Everything MOJO does downstream depends on discovery:

  • Compliance — can’t evaluate firmware baselines on servers you haven’t discovered
  • Health Monitoring — can’t detect anomalies on servers outside your inventory
  • Provisioning — can’t deploy an OS to a server that isn’t registered
  • Audit — can’t prove chain of custody for hardware you never tracked
  • Security — unmanaged servers are unpatched servers — the biggest attack surface in your data center

Zero touch discovery isn’t a feature checkbox. It’s the foundation that makes every other capability possible.

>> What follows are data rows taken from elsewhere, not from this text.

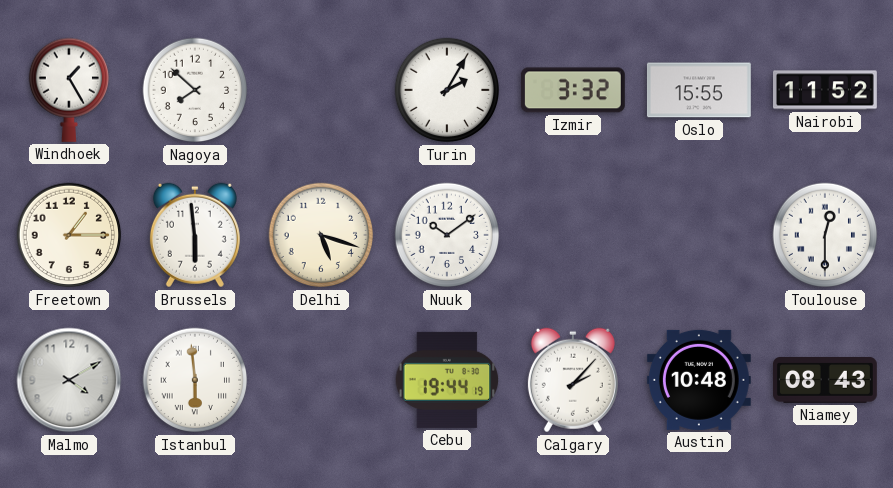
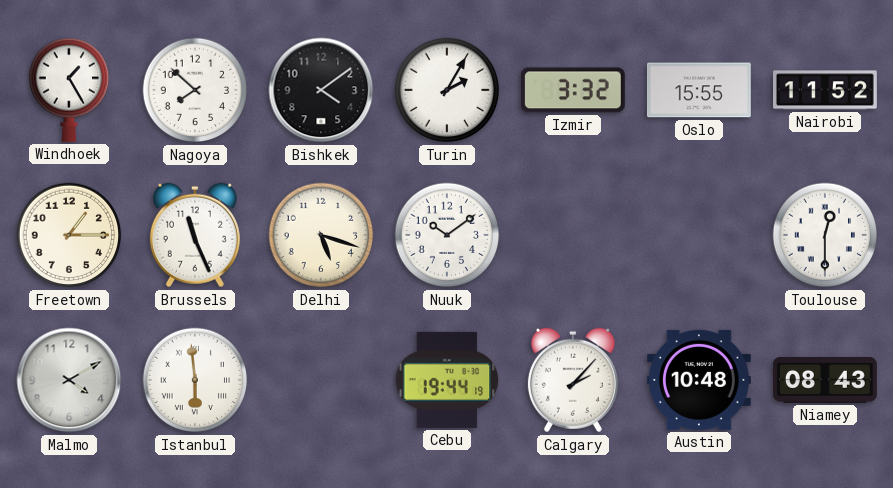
Bishkek: none -> 4:09
Brussels: 5:59 -> 11:26
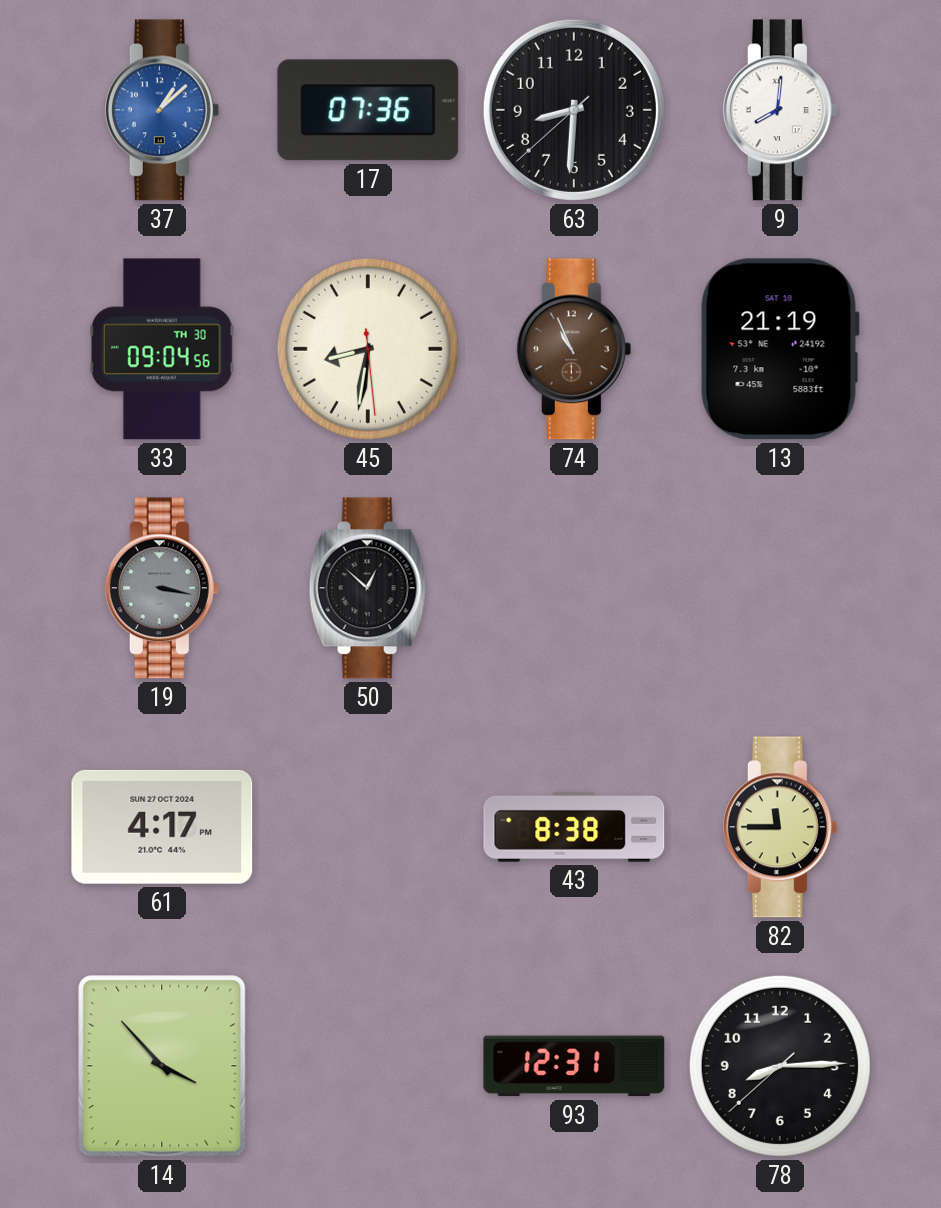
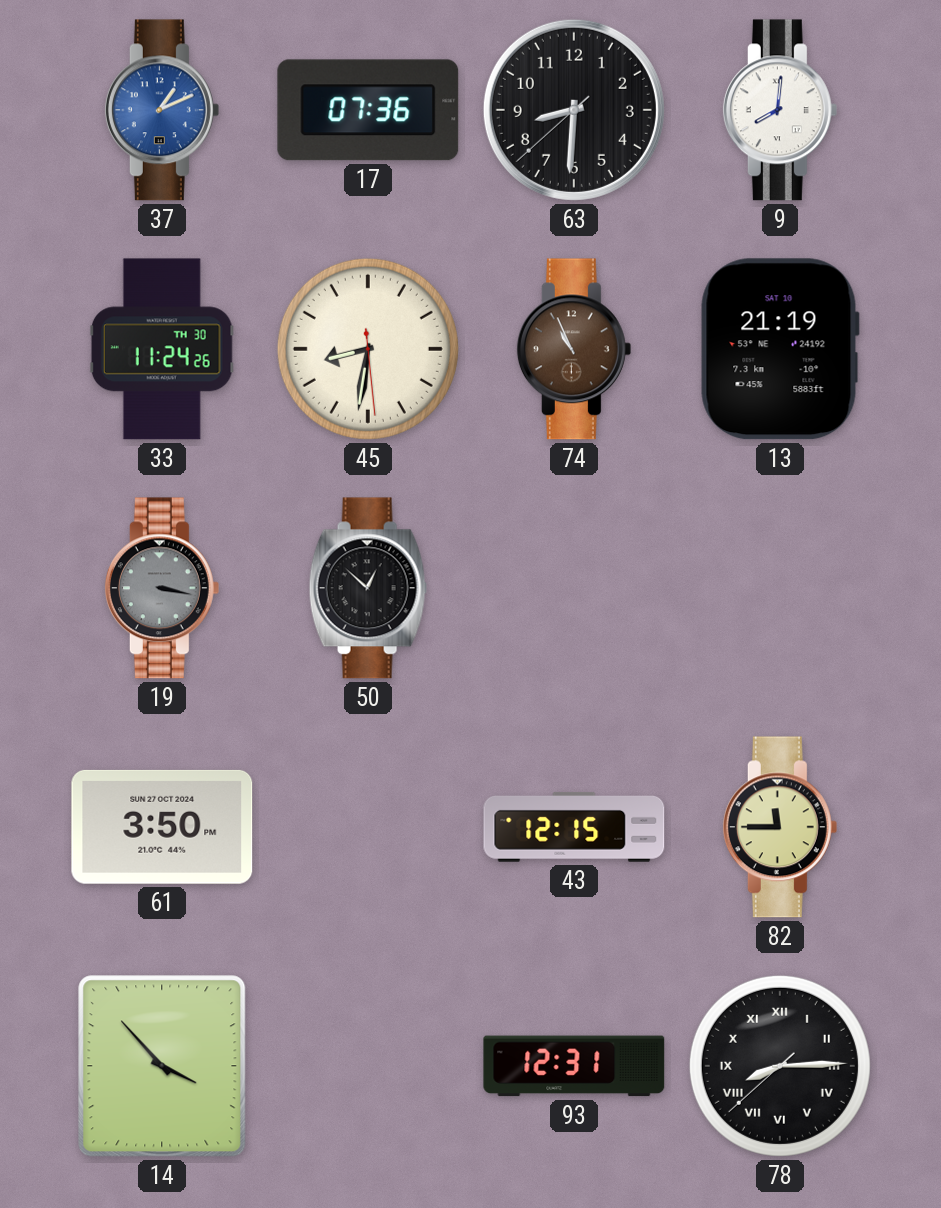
37: 1:08 -> 1:11
33: 09:04 -> 11:24
61: 4:17 -> 3:50
43: 8:38 -> 12:15
78 numerals: Arabic -> Roman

Without accurate, real-time discovery, you’re managing infrastructure with a blindfold on.

Multi-Vendor, Multi-Site, One View

MOJO’s discovery works across every major server vendor — Dell iDRAC, HPE iLO, Lenovo XCC, Supermicro BMC, NVIDIA BlueField DPUs. It doesn’t matter what hardware your team bought or what mix of vendors exists across your sites. One scan range covers them all. One inventory contains them all. One compliance evaluation covers them all.

For organizations with distributed sites — retail edge locations, branch offices, ballparks, broadcast venues — MOJO’s Global Controller federates discovery across all sites into a single fleet view. A server powered on at any site is visible centrally within minutes.

This is what modern data center operations looks like: rack it, cable it, power it on. Everything else is automatic.